En 1989, l’affaire Irwin Toy Ltd. c. Québec (Procureur général) portait sur l’interprétation de l’article 7 de la Charte des droits et libertés. Cette disposition prévoit que « chacun a droit à la vie, à la liberté et à la sécurité de sa personne; il ne peut être porté atteinte à ce droit qu’en conformité avec les principes de justice fondamentale. ». La Cour a considéré que cette disposition pouvait être interprétée comme incluant les « droits économiques, fondamentaux à la vie de la personne et à sa survie ».
C’est en ces termes que le juge en chef s’exprimait alors :
Les tribunaux d’instance inférieure ont conclu que la rubrique des « droits économiques » couvre un vaste éventail d’intérêts qui comprennent tant certains droits reconnus dans diverses conventions internationales – tels la sécurité sociale, l’égalité du salaire pour un travail égal, le droit à une alimentation, un habillement et un logement adéquats – que les droits traditionnels relatifs aux biens et aux contrats. Ce serait agir avec précipitation, à notre avis, que d’exclure tous ces droits alors que nous en sommes au début de l’interprétation de la Charte.
Comme le disait la juge Arbour lors d’une allocution dans le cadre du Symposium LaFontaine-Baldwin 2005 : Libérer du besoin, de la charité à la justice : « Les droits de la personne reflètent un consensus international quant aux conditions essentielles à une vie vécue dans la dignité. Mais les droits de la personne ne sont pas un idéal utopique. (…) La raison pour laquelle les revendications basées sur les droits font l’objet d’une résistance de la part du pouvoir est justement parce qu’elles menacent – ou promettent – de corriger une distribution du pouvoir politique, économique et social qui est, selon les normes internationales déjà acceptées, injuste. »

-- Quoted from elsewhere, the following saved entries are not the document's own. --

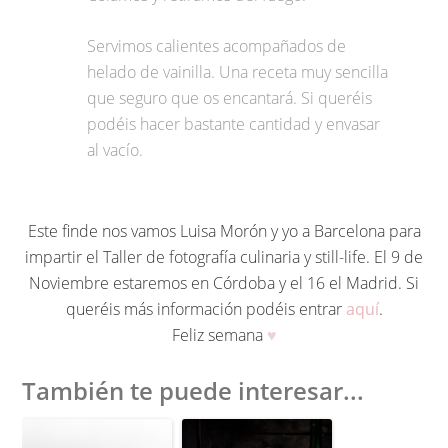
Servimos calientes acompañados de
helado de vainilla. Una receta muy sencilla
que seguro que os encantará. Si queréis
podéis hacer bastante cantidad y envasar
al vacío.
Este finde nos vamos Luisa Morón y yo a Barcelona para
impartir el Taller de fotografía culinaria y still-life. El 9 de
Noviembre estaremos en Córdoba y el 16 el Madrid. Si
queréis más información podéis entrar
aquí
.
Feliz semana
♥
También te puede interesar...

Dans l’affaire Gosselin c. Québec (Procureur général), la Cour suprême était saisie d’une contestation du règlement sur l’aide sociale (Québec) qui réduisait les prestations pour les bénéficiaires de moins de 30 ans, contestation fondée sur les droits socioéconomiques. La majorité a rejeté l’argument voulant que l’État a une obligation de légiférer afin de remédier aux injustices économiques. Ce qui a pour conséquence que tous ne bénéficient pas des droits garantis par la Charte, particulièrement les membres des groupes historiquement discriminées. Il est quand même paradoxal que les personnes les plus démunies vivant des situations d’exclusions comme la pauvreté (souvent liée à plusieurs motifs de discrimination) ne bénéficient pas de la protection effective de la Charte.

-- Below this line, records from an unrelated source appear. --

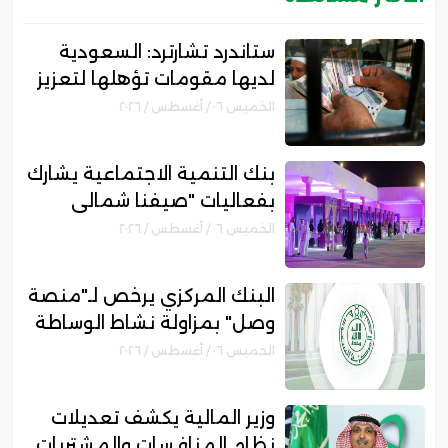
ستاندرد تشارترد: السعودية
لديها مقومات تؤهلها لتعزيز
مكانتها بمجال التمويل
الخميس ٠٦ / أغسطس / ٢٠٢٦
الإسلامي
بنك التنمية الاجتماعية يشارك
بفعاليات "صيفنا شمالي
2026" لتمكين رواد الأعمال
الخميس ٠٦ / أغسطس / ٢٠٢٦
والأسر المنتجة
البنك المركزي يرخص لـ"منصة
وصل" بمزاولة نشاط الوساطة
الرقمية لجهات التمويل
الخميس ٠٦ / أغسطس / ٢٠٢٦
وزير المالية يكشف تعديلات
نظام المنافسات والمشتريات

Dans la dissidence de la juge Arbour, appuyée par la juge L’Heureux-Dubé, considérant l’argument de Mme Gosselin voulant que le Règlement violait l’article 7 de la Charte des droits et liberté, a souligné l’absence d’un niveau de vie garanti (prestations d’aide sociale adéquate) comportait des risques pour la santé physique et psychologique. La juge soulignait notamment l’incapacité de se vêtir adéquatement, de se nourrir et de se loger. Ce qui ouvre la porte à une spirale « d’isolement, de dépression, d’humiliation, de faible estime de soi, d’anxiété, de stress et de pharmacodépendance » bref un risque accru de suicide. »
À juste titre, le film À contretemps expose les drames inhumains, familles précipitées dans la précarité, désespoir et montée des taux de suicide. À la suite d’années de lutte par la société civile, les problèmes sociaux dévoilés dans le film ont fait l’objet d’interventions de l’État espagnol. En mai 2023, le gouvernement a adopté une loi comprenant l’encadrement des loyers dans les zones tendues et le gel des expulsions pour les locataires vulnérables.
Est-ce qu’il faudra une œuvre de « fiction » pour influencer les politiques publiques?